Growing and consuming local produce is one of the most sustainable, ecologically sound agricultural practices today. You don’t need a lot of space, or even a lot of help to get a small veggie patch of yours going. All you really need is a little know how, some innovation and a lot of patience!
Any area that receives sunlight for about 5 hours a day is good to start with. If this area is a 2ft x 4ft patch on your terrace, well, let’s work with that then!
Start simple. Spinach, tomatoes, beans, gourds and herbs are among the easier veggies to grow, and it’s a great idea to start off with them. Try to source open-pollinated heirloom varieties of seeds that haven’t been genetically modified.
Once you’ve identified the types of veggies you want to grow, your next step is to prepare the medium for them to grow in. If you don’t have ground space, get yourself some containers that will fit into the space that you have. Pots, recycled crates or even empty paint cans make good containers for vegetables. Make sure the container is at least 8-10 inches high, and drill holes in the bottom to allow for drainage.
The right sort of planting medium is a much debated topic, though it is generally agreed that a rich potting mix of 3 parts red earth to one part each of sand and compost usually works well with most plants. Cocopeat is a lightweight potting medium, made of desiccated coconut fibre.
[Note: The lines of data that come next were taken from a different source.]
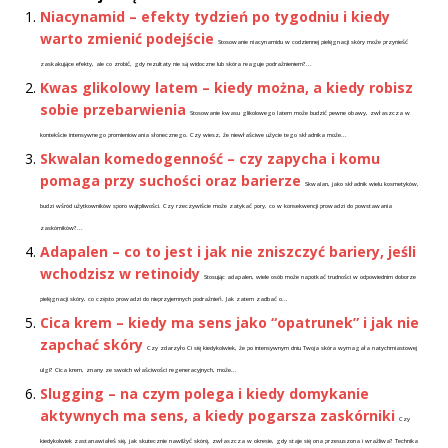
Niacynamid – efekty tydzień po tygodniu i kiedy
warto zmienić podejście
Stosowanie niacynamidu w codziennej pielęgnacji skóry może przynieść
zaskakujące efekty, ale co zrobić, gdy rezultaty nie są widoczne lub skóra reaguje podrażnieniem?...
Kwas glikolowy latem – kiedy można, a kiedy robisz
sobie przebarwienia
Stosowanie kwasu glikolowego latem może budzić pewne obawy, zwłaszcza w
kontekście intensywnego promieniowania słonecznego. Czy wiesz, że niewłaściwe użycie tego składnika może...
Skwalan komedogenność – czy zapycha i komu
pomaga przy suchości oraz barierze
Skwalan, jako składnik wielu kosmetyków,
budzi wśród użytkowników sporo wątpliwości. Czy rzeczywiście może zatykać pory, co w konsekwencji prowadzi do powstawania
zaskórników?...
Adapalen – co to jest i jak nie zniszczyć bariery, jeśli
wchodzisz w retinoidy
Stosując adapalen, wiele osób może napotkać trudności w odpowiednim doborze
pielęgnacji skóry, co często prowadzi do nieprzyjemnych podrażnień. Jak zatem zadbać o...
Cica krem – kiedy ma sens jako “opatrunek” i jak nie
zapchać skóry
Czy zdarzyło Ci się kiedykolwiek, że po intensywnym dniu Twoja skóra wymagała natychmiastowej
ulgi? Cica krem, znany ze swoich właściwości regeneracyjnych, może...
Slugging – na czym polega i kiedy domykanie
aktywnych ma sens, a kiedy pogarsza zaskórniki
Czy
kiedykolwiek zastanawiałeś się, jak skutecznie nawilżyć skórę, zwłaszcza w okresie, gdy staje się ona przesuszona i wrażliwa? Technika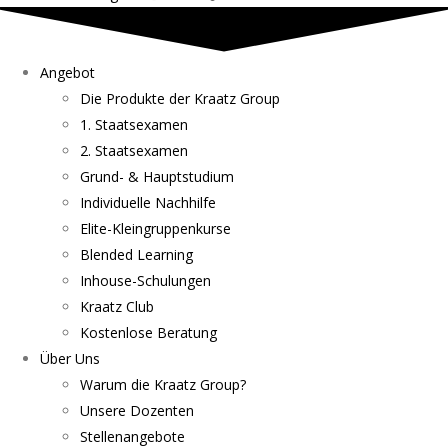
Angebot
Die Produkte der Kraatz Group
1. Staatsexamen
2. Staatsexamen
Grund- & Hauptstudium
Individuelle Nachhilfe
Elite-Kleingruppenkurse
Blended Learning
Inhouse-Schulungen
Kraatz Club
Kostenlose Beratung
Über Uns
Warum die Kraatz Group?
Unsere Dozenten
Stellenangebote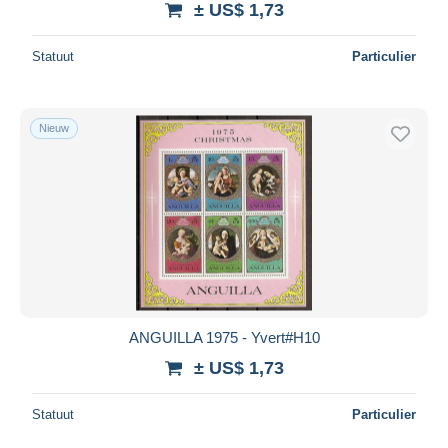
± US$ 1,73
Statuut
Particulier
Nieuw
ANGUILLA 1975 - Yvert#H10
± US$ 1,73
Statuut
Particulier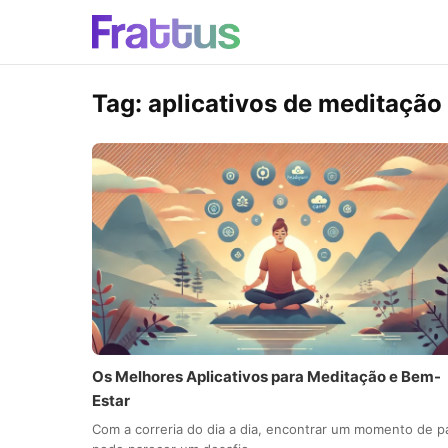
Tag:
aplicativos de meditação
Os Melhores Aplicativos para Meditação e Bem-
Estar
Com a correria do dia a dia, encontrar um momento de p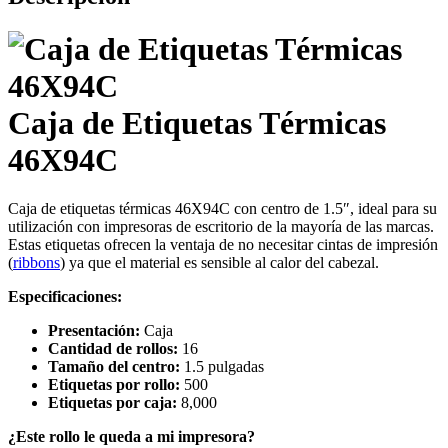
Caja de Etiquetas Térmicas
46X94C
Caja de etiquetas térmicas 46X94C con centro de 1.5″, ideal para su
utilización con impresoras de escritorio de la mayoría de las marcas.
Estas etiquetas ofrecen la ventaja de no necesitar cintas de impresión
(
ribbons
) ya que el material es sensible al calor del cabezal.
Especificaciones:
Presentación:
Caja
Cantidad de rollos:
16
Tamaño del centro:
1.5 pulgadas
Etiquetas por rollo:
500
Etiquetas por caja:
8,000
¿Este rollo le queda a mi impresora?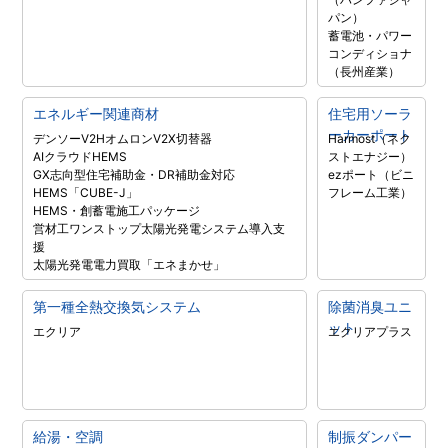
パン）
蓄電池・パワー
コンディショナ
（長州産業）
エネルギー関連商材
住宅用ソーラ
ーカーポート
デンソーV2H
オムロンV2X
切替器
Harmost（ネク
AIクラウドHEMS
ストエナジー）
GX志向型住宅補助金・DR補助金対応
ezポート（ビニ
HEMS「CUBE-J」
フレーム工業）
HEMS・創蓄電施工パッケージ
営材工ワンストップ太陽光発電システム導入支
援
太陽光発電電力買取「エネまかせ」
第一種全熱交換気システム
除菌消臭ユニ
ット
エクリア
エクリアプラス
給湯・空調
制振ダンパー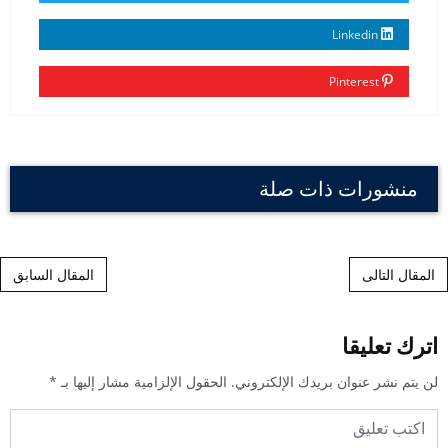
Linkedin
Pinterest
منشورات ذات صلة
Post navigation
المقال التالى
المقال السابق
اترك تعليقا
لن يتم نشر عنوان بريدك الإلكتروني.
الحقول الإلزامية مشار إليها بـ
*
It is light-weight, porous and water-retentive though poor in nutritive value. Cocopeat can sometimes be substituted for red earth, but a higher proportion of compost needs to be used in the planting mix.
Square foot gardening is an ingenious small-space cultivation method that is achieving increasing popularity in India as well as in the west. The available area (usually a rectangular planter box) is divided into areas of one square foot each, and each square is used to cultivate a scientifically determined number of plants of a particular variety. This style of gardening is particularly suited to rooftops and sunlit balconies, and maximizes crop yield in the minimum amount of space. Look it up and go Square Foot today!
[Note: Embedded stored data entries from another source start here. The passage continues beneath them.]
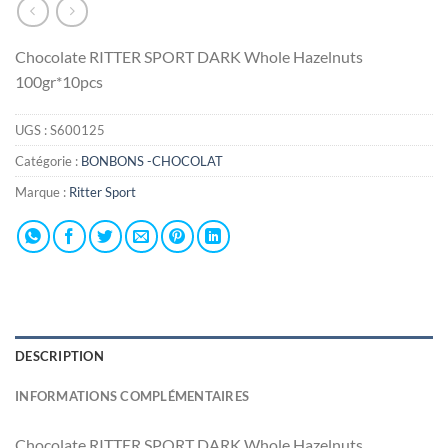
Chocolate RITTER SPORT DARK Whole Hazelnuts
100gr*10pcs
UGS :
S600125
Catégorie :
BONBONS -CHOCOLAT
Marque :
Ritter Sport
DESCRIPTION
INFORMATIONS COMPLÉMENTAIRES
Chocolate RITTER SPORT DARK Whole Hazelnuts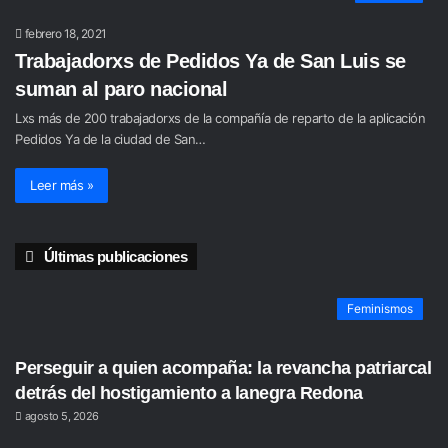
febrero 18, 2021
Trabajadorxs de Pedidos Ya de San Luis se
suman al paro nacional
Lxs más de 200 trabajadorxs de la compañía de reparto de la aplicación
Pedidos Ya de la ciudad de San…
Leer más »
Últimas publicaciones
Feminismos
Perseguir a quien acompaña: la revancha patriarcal
detrás del hostigamiento a lanegra Redona
agosto 5, 2026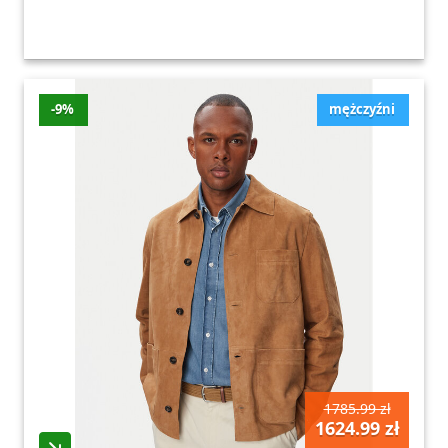
-9%
mężczyźni
1785.99 zł
1624.99 zł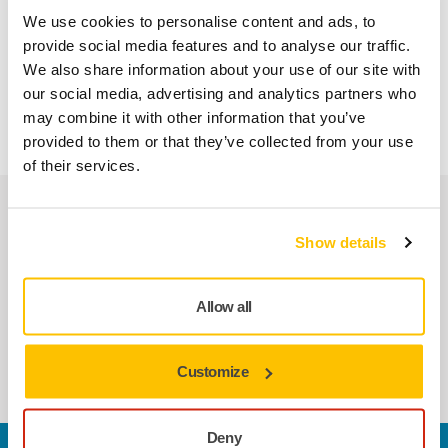
We use cookies to personalise content and ads, to
provide social media features and to analyse our traffic.
Productinformatie
We also share information about your use of our site with
our social media, advertising and analytics partners who
Duurzame fleece stofzak voor Mirka Dust Extractor DE 1025.
may combine it with other information that you’ve
provided to them or that they’ve collected from your use
of their services.
Verwante producten
Show details
SAMEN GEBRUIKEN
Mirka stofafzuiger 1025 L PC EU 230V
Allow all
L-klasse stofafzuiger met Push&Clean
filterreiniging en AutoStart functie.
Customize
Deny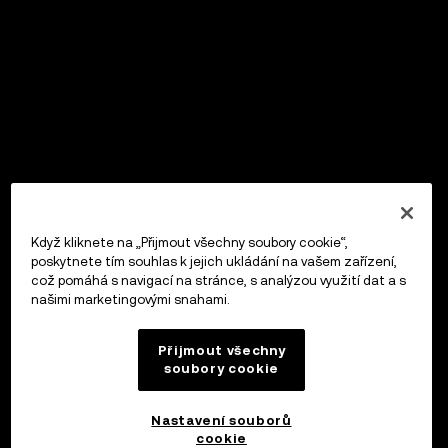
Když kliknete na „Přijmout všechny soubory cookie“,
poskytnete tím souhlas k jejich ukládání na vašem zařízení,
což pomáhá s navigací na stránce, s analýzou využití dat a s
našimi marketingovými snahami.
Přijmout všechny
soubory cookie
Nastavení souborů
cookie
OKX Peněženka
A word of advice for novice veggie gardeners though: Don’t be over-ambitious. Start small and build your garden up over time, to a size that you are comfortable maintaining. Most importantly, be patient! Plants do not grow overnight. Lastly, don’t give up! Plants can often be flaky, and you’ll soon intuitively learn how to handle their eccentricities. You don’t need to be gifted in order to possess a green thumb, you can develop one just as easily with a little practice and a lot of patience!